10. A method of operating a printing machine, comprising:

enabling each of a plurality of receiver sheet type counters to count a number of receiver sheets of an associated receiver sheet type that are printed by the printing machine;

selecting at least one receiver sheet type;

transferring an image to a receiver sheet of the selected type;

advancing the count of the receiver sheet type counter associated with the selected receiver sheet type of the receiver sheet to which an image is transferred in the transferring step; and

repeating the transferring and advancing step for a selected number of receiver sheets to be printed.

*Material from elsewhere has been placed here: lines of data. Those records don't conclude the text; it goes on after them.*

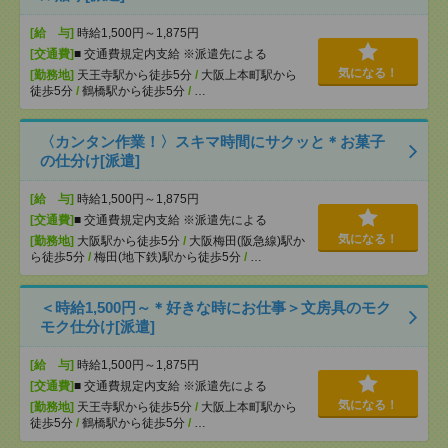
[給 与]
時給1,500円～1,875円
[交通費]
■ 交通費規定内支給 ※派遣先による
気になる！
[勤務地]
天王寺駅から徒歩5分
/
大阪上本町駅から
徒歩5分
/
鶴橋駅から徒歩5分
/
…
〈カンタン作業！〉スキマ時間にサクッと＊お菓子
の仕分け[派遣]
[給 与]
時給1,500円～1,875円
[交通費]
■ 交通費規定内支給 ※派遣先による
気になる！
[勤務地]
大阪駅から徒歩5分
/
大阪梅田(阪急線)駅か
ら徒歩5分
/
梅田(地下鉄)駅から徒歩5分
/
…
＜時給1,500円～＊好きな時にお仕事＞文房具のモク
モク仕分け[派遣]
[給 与]
時給1,500円～1,875円
[交通費]
■ 交通費規定内支給 ※派遣先による
気になる！
[勤務地]
天王寺駅から徒歩5分
/
大阪上本町駅から
徒歩5分
/
鶴橋駅から徒歩5分
/
…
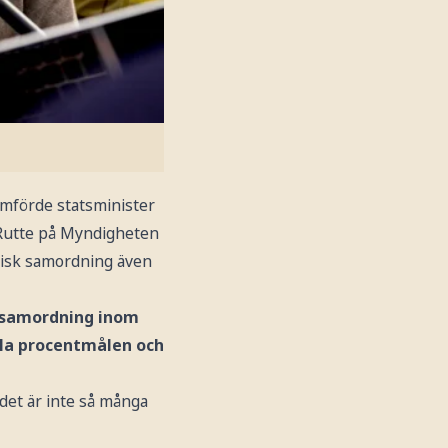
omförde statsminister
 Rutte på Myndigheten
peisk samordning även
e samordning inom
ylla procentmålen och
 det är inte så många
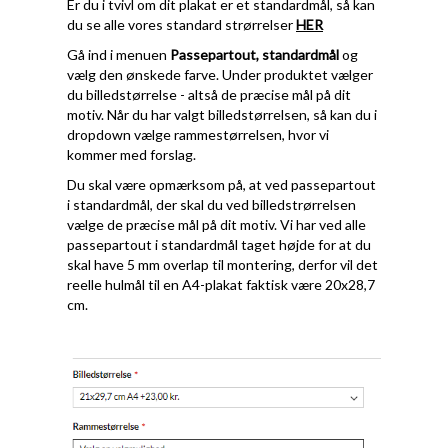
Er du i tvivl om dit plakat er et standardmål, så kan
du se alle vores standard strørrelser
HER
Gå ind i menuen
Passepartout, standardmål
og
vælg den ønskede farve. Under produktet vælger
du billedstørrelse - altså de præcise mål på dit
motiv. Når du har valgt billedstørrelsen, så kan du i
dropdown vælge rammestørrelsen, hvor vi
kommer med forslag.
Du skal være opmærksom på, at ved passepartout
i standardmål, der skal du ved billedstrørrelsen
vælge de præcise mål på dit motiv. Vi har ved alle
passepartout i standardmål taget højde for at du
skal have 5 mm overlap til montering, derfor vil det
reelle hulmål til en A4-plakat faktisk være 20x28,7
cm.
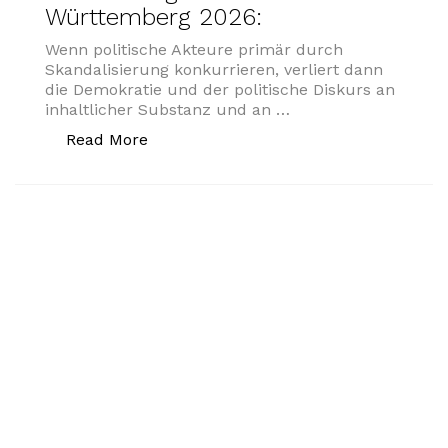
Württemberg 2026:
Wenn politische Akteure primär durch
Skandalisierung konkurrieren, verliert dann
die Demokratie und der politische Diskurs an
inhaltlicher Substanz und an …
„„Hagel-Video-Fall“ im Kontext der L
Read More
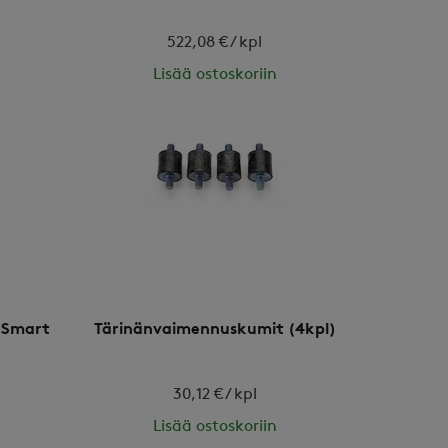
522,08 € / kpl
Lisää ostoskoriin
 Smart
Tärinänvaimennuskumit (4kpl)
30,12 € / kpl
Lisää ostoskoriin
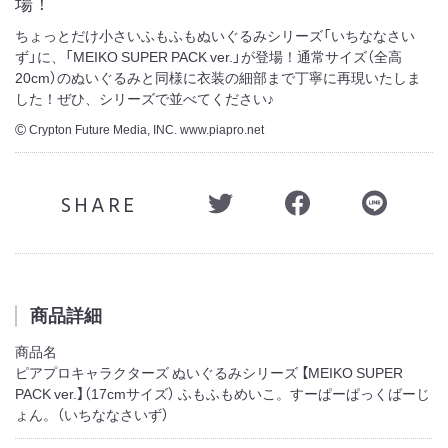
場！
ちょっとだけ小さいふもふもぬいぐるみシリーズ「いちななさい
ず」に、「MEIKO SUPER PACK ver.」が登場！通常サイズ（全高
20cm）のぬいぐるみと同様に衣装の細部まで丁寧に再現いたしま
した！ぜひ、シリーズで並べてください♪
Crypton Future Media, INC. www.piapro.net
©
SHARE
商品詳細
商品名
ピアプロキャラクターズ ぬいぐるみシリーズ 【MEIKO SUPER
PACK ver.】（17cmサイズ） ふもふもめいこ。すーぱーぱっくばーじ
ょん。（いちななさいず）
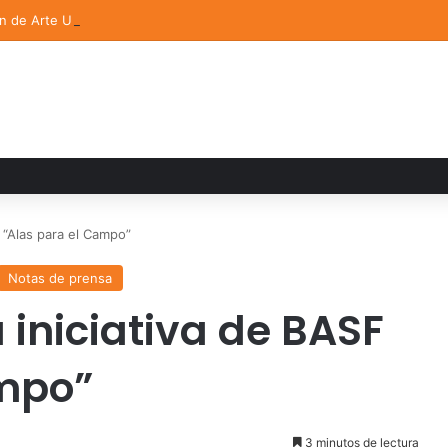
ón de Arte UDLAP fortalece su acervo con nuevas obras de artistas em
F “Alas para el Campo”
Notas de prensa
 iniciativa de BASF
ampo”
3 minutos de lectura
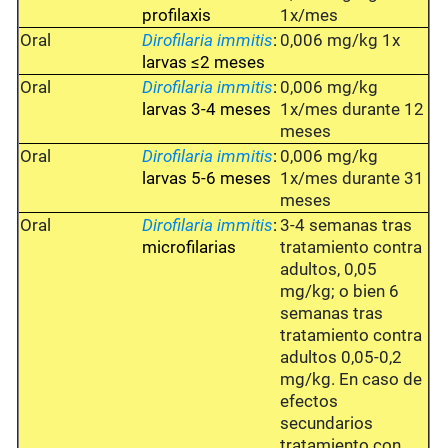
profilaxis
1x/mes
Oral
Dirofilaria immitis
:
0,006 mg/kg 1x
larvas ≤2 meses
Oral
Dirofilaria immitis
:
0,006 mg/kg
larvas 3-4 meses
1x/mes durante 12
meses
Oral
Dirofilaria immitis
:
0,006 mg/kg
larvas 5-6 meses
1x/mes durante 31
meses
Oral
Dirofilaria immitis
:
3-4 semanas tras
microfilarias
tratamiento contra
adultos, 0,05
mg/kg; o bien 6
semanas tras
tratamiento contra
adultos 0,05-0,2
mg/kg. En caso de
efectos
secundarios
tratamiento con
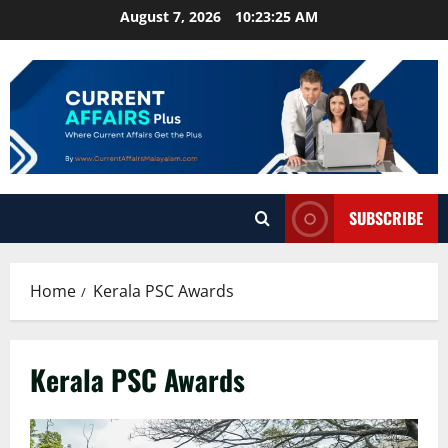
Skip
August 7, 2026
10:23:26 AM
to
content
SUBSCRIBE
Home
Kerala PSC Awards
Kerala PSC Awards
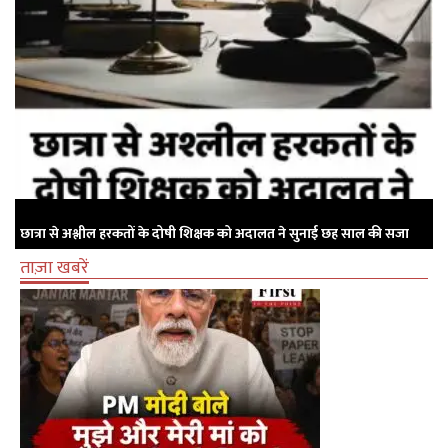
छात्रा से अश्लील हरकतों के दोषी शिक्षक को अदालत ने सुनाई छह साल की सजा
ताज़ा खबरें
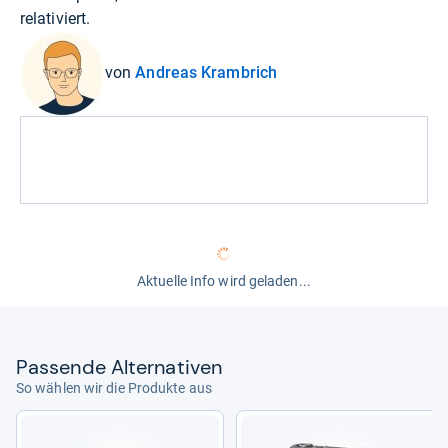
relativiert.
von
Andreas Krambrich
Aktuelle Info wird geladen...
Pas­sende Alter­na­ti­ven
So wählen wir die Produkte aus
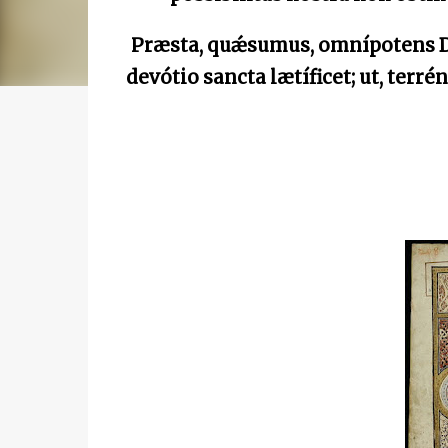
Præsta, quǽsumus, omnípotens Deu
devótio sancta lætíficet; ut, terré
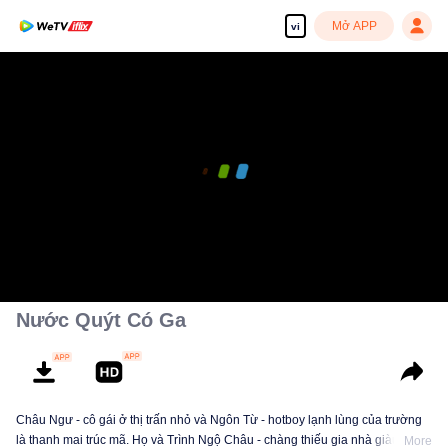
Mở APP
vi
00:00:00
/
00:11:34
Nước Quýt Có Ga
Châu Ngư - cô gái ở thị trấn nhỏ và Ngôn Từ - hotboy lạnh lùng của trường
là thanh mai trúc mã. Họ và Trình Ngộ Châu - chàng thiếu gia nhà giàu đến
More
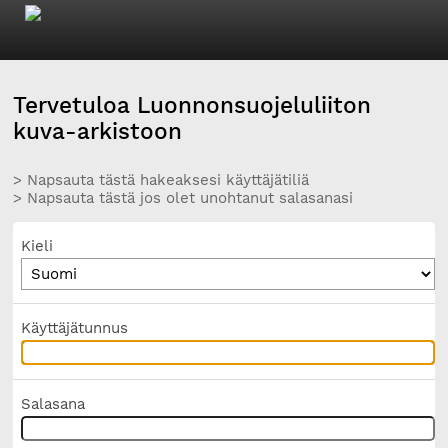
Tervetuloa Luonnonsuojeluliiton
kuva-arkistoon
> Napsauta tästä hakeaksesi käyttäjätiliä
> Napsauta tästä jos olet unohtanut salasanasi
Kieli
Käyttäjätunnus
Salasana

11. The method of claim 10, further comprising:

advancing the count of a main count meter for each receiver sheet of any of the plurality of receiver sheet types to which an image is transferred in the transferring step.

12. The method of claim 10, wherein the enabling step comprises:

initiating a service applet at the printing machine;

authenticating a user; and

enabling the plurality of receiver sheet type counters responsive to an input from the authenticated user.

13. The method of claim 10, wherein the selecting step comprises:

selecting at least one receiver sheet type from a paper catalog stored at the printing machine.

14. The method of claim 10, wherein the advancing step is performed responsive to a sheet feed of a receiver sheet of the selected receiver sheet type.

15. The method of claim 10, further comprising:

retrieving contents of each of the plurality of receiver sheet type counters; and

calculating a user charge using the retrieved contents.

16. The method of claim 10, further comprising:

calculating a maintenance interval using the retrieved contents.